Carlos Henrique Vilela
Carlos Henrique Vilela 5min de leitura

Conversamos com Rebeca de Moraes, da Soledad, sobre tropicalização de tendências e insights sobre o contexto da pandemia. Confira.

Você é fundadora da Soledad, uma consultoria que tropicaliza tendências. Como surgiu a ideia da empresa? Por que adaptar tendências de fora à realidade brasileira?

A Soledad nasceu dentro do Grupo Consumoteca, a partir de uma experiência prévia que eu tive com pesquisa de tendências para empresas. Eu havia trabalhado em algumas empresas fora do Brasil, e notei duas coisas nas metodologias que a maior parte das agências que atuam aqui e que as distanciam de uma posição estratégica de seus clientes: a falta de conexão com a realidade brasileira, e a desconexão com o tempo – nunca diziam quando nem como aquilo aconteceria aqui.

Daí surgiu a metodologia da Soledad dentro do Grupo Consumoteca, a tropicalização de tendências vem para falar sobre o amanhã sob uma perspectiva brasileira e latina.

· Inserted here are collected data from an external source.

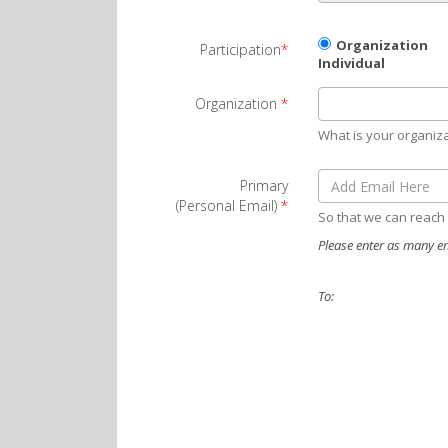
Organization
Participation
*
Individual
Organization
*
What is your organiz
Primary
(Personal Email)
*
So that we can reach
Please enter as many em
To:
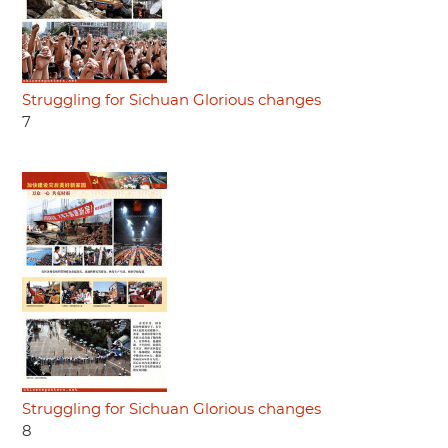
Struggling for Sichuan Glorious changes
7
Struggling for Sichuan Glorious changes
8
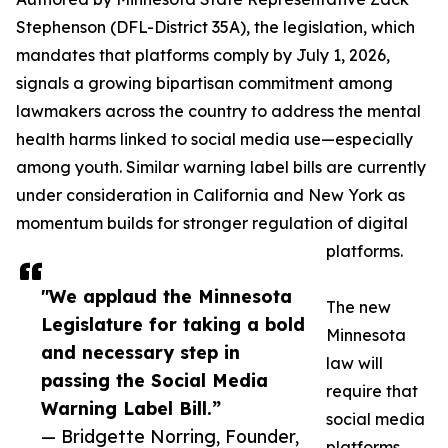
Stephenson (DFL-District 35A), the legislation, which
mandates that platforms comply by July 1, 2026,
signals a growing bipartisan commitment among
lawmakers across the country to address the mental
health harms linked to social media use—especially
among youth. Similar warning label bills are currently
under consideration in California and New York as
momentum builds for stronger regulation of digital
platforms.
"We applaud the Minnesota
The new
Legislature for taking a bold
Minnesota
and necessary step in
law will
passing the Social Media
require that
Warning Label Bill.”
social media
— Bridgette Norring, Founder,
platforms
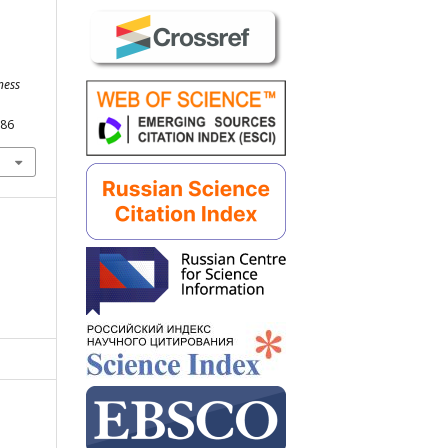
ness
286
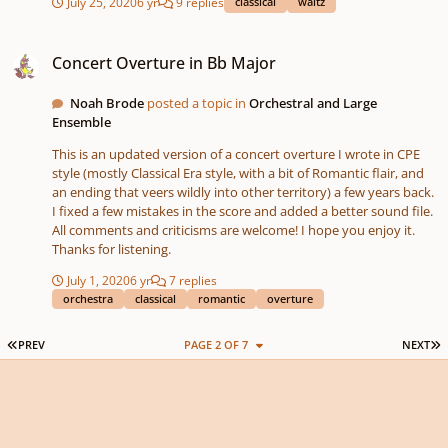
July 25, 2020
6 yr
9 replies
classical
waltz
Concert Overture in Bb Major
Concert Overture in Bb Major
Noah Brode
posted a topic in
Orchestral and Large
Ensemble
This is an updated version of a concert overture I wrote in CPE
style (mostly Classical Era style, with a bit of Romantic flair, and
an ending that veers wildly into other territory) a few years back.
I fixed a few mistakes in the score and added a better sound file.
All comments and criticisms are welcome! I hope you enjoy it.
Thanks for listening.
July 1, 2020
6 yr
7 replies
orchestra
classical
romantic
overture
FIRST PAGE
L
PREV
PAGE 2 OF 7
NEXT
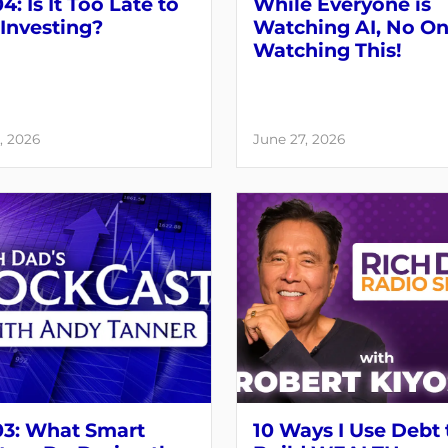
4: Is It Too Late to
While Everyone is
 Investing?
Watching AI, No On
Watching This!
, 2026
June 27, 2026
03: What Smart
10 Ways I Use Debt 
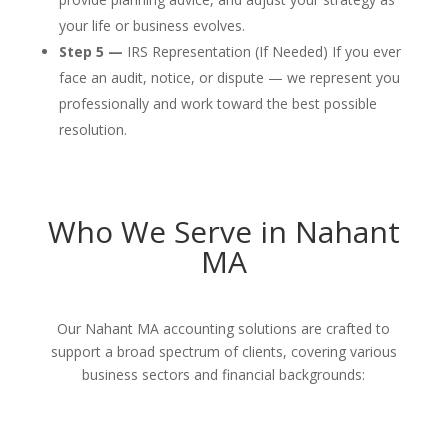
your life or business evolves.
Step 5 —
IRS Representation (If Needed) If you ever
face an audit, notice, or dispute — we represent you
professionally and work toward the best possible
resolution.
Who We Serve in Nahant
MA
Our Nahant MA accounting solutions are crafted to
support a broad spectrum of clients, covering various
business sectors and financial backgrounds:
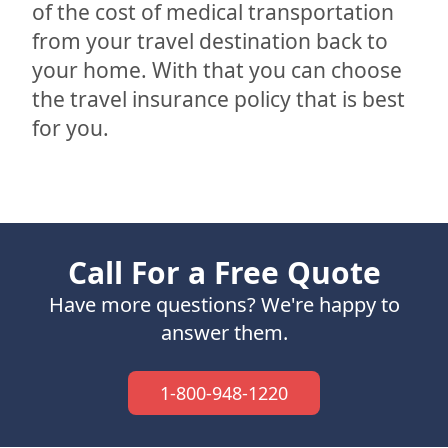
of the cost of medical transportation
from your travel destination back to
your home. With that you can choose
the travel insurance policy that is best
for you.
Call For a Free Quote
Have more questions? We're happy to
answer them.
1-800-948-1220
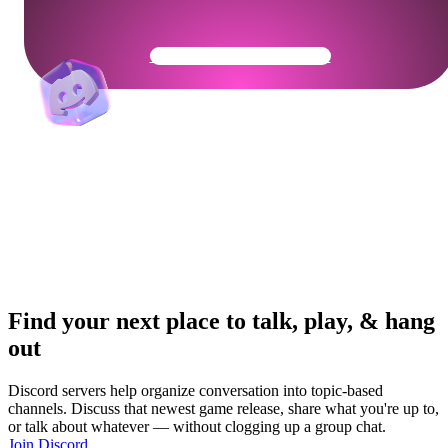
Get Your Community Ready
Find your next place to talk, play, & hang
out
Discord servers help organize conversation into topic-based
channels. Discuss that newest game release, share what you're up to,
or talk about whatever — without clogging up a group chat.
Join Discord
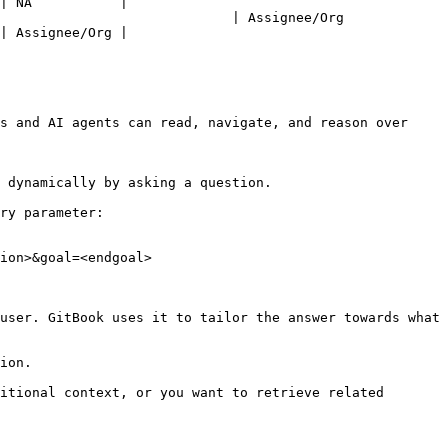
| NA           |

nee/Org                                                  
| Assignee/Org |

s and AI agents can read, navigate, and reason over 
 dynamically by asking a question.

ry parameter:

ion>&goal=<endgoal>

user. GitBook uses it to tailor the answer towards what 
ion.

itional context, or you want to retrieve related 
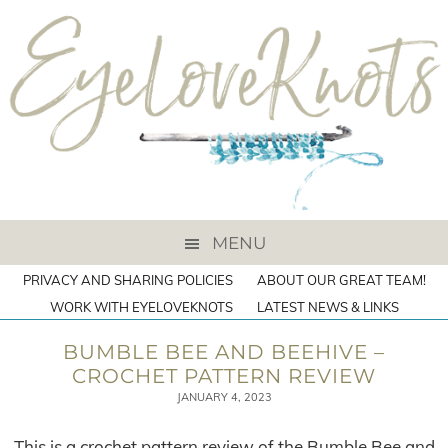
MENU
PRIVACY AND SHARING POLICIES
ABOUT OUR GREAT TEAM!
WORK WITH EYELOVEKNOTS
LATEST NEWS & LINKS
BUMBLE BEE AND BEEHIVE –
CROCHET PATTERN REVIEW
JANUARY 4, 2023
This is a crochet pattern review of the Bumble Bee and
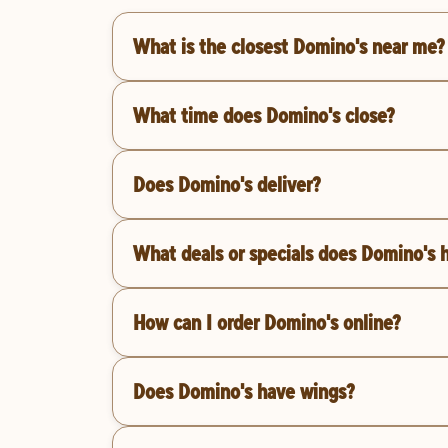
What is the closest Domino's near me?
What time does Domino's close?
Does Domino's deliver?
What deals or specials does Domino's 
How can I order Domino's online?
Does Domino's have wings?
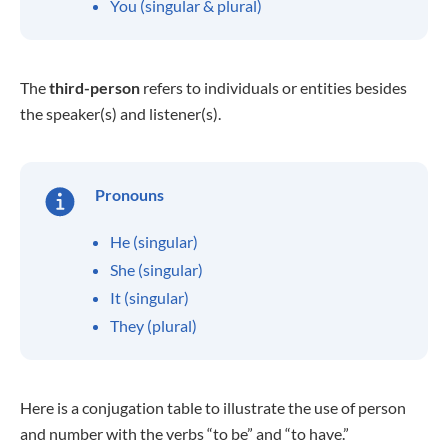
You (singular & plural)
The
third-person
refers to individuals or entities besides
the speaker(s) and listener(s).
Pronouns
He (singular)
She (singular)
It (singular)
They (plural)
Here is a conjugation table to illustrate the use of person
and number with the verbs “to be” and “to have.”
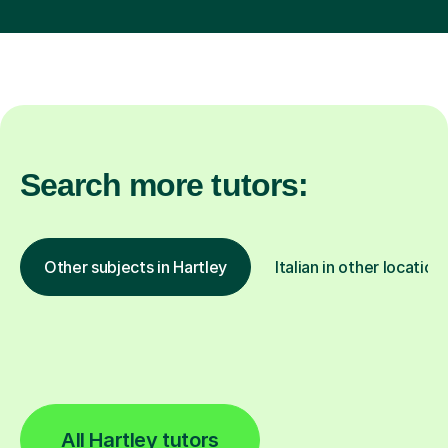
Search more tutors:
Other subjects in Hartley
Italian in other location
All Hartley tutors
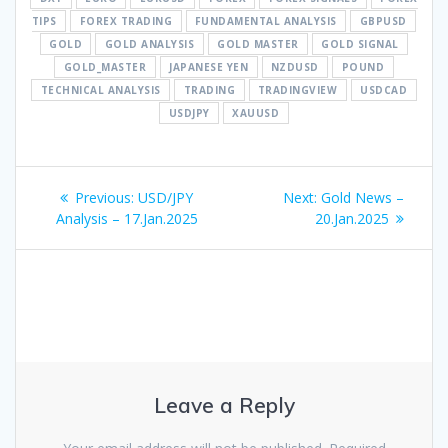
TIPS
FOREX TRADING
FUNDAMENTAL ANALYSIS
GBPUSD
GOLD
GOLD ANALYSIS
GOLD MASTER
GOLD SIGNAL
GOLD_MASTER
JAPANESE YEN
NZDUSD
POUND
TECHNICAL ANALYSIS
TRADING
TRADINGVIEW
USDCAD
USDJPY
XAUUSD
Post
Previous
Next
Previous:
USD/JPY
Next:
Gold News –
navigation
post:
post:
Analysis – 17.Jan.2025
20.Jan.2025
Leave a Reply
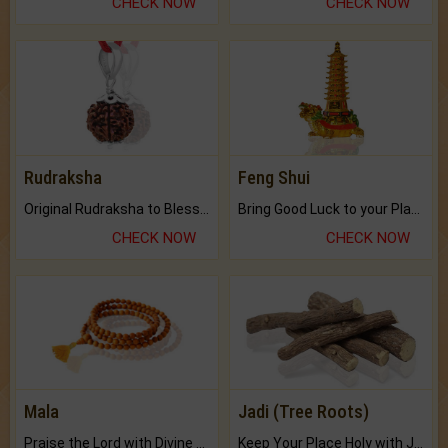
CHECK NOW
CHECK NOW
Rudraksha
Feng Shui
Original Rudraksha to Bless Your Way.
Bring Good Luck to your Place with Feng Shui.
CHECK NOW
CHECK NOW
Mala
Jadi (Tree Roots)
Praise the Lord with Divine Energies of Mala.
Keep Your Place Holy with Jadi.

Ao seu ver, quais as principais peculiaridades e especificidades do público brasileiro?

São muitas. Começa que evitamos falar sobre “o brasileiro”. Temos muitas particularidades, que podem ser vistas muito além de questões demográficas, mas comportamentais. Só isso já nos faz diferentes de muitos outros países europeus, por exemplo, que têm populações menores e em que mais facilmente se encontra padrões comportamentais extensos.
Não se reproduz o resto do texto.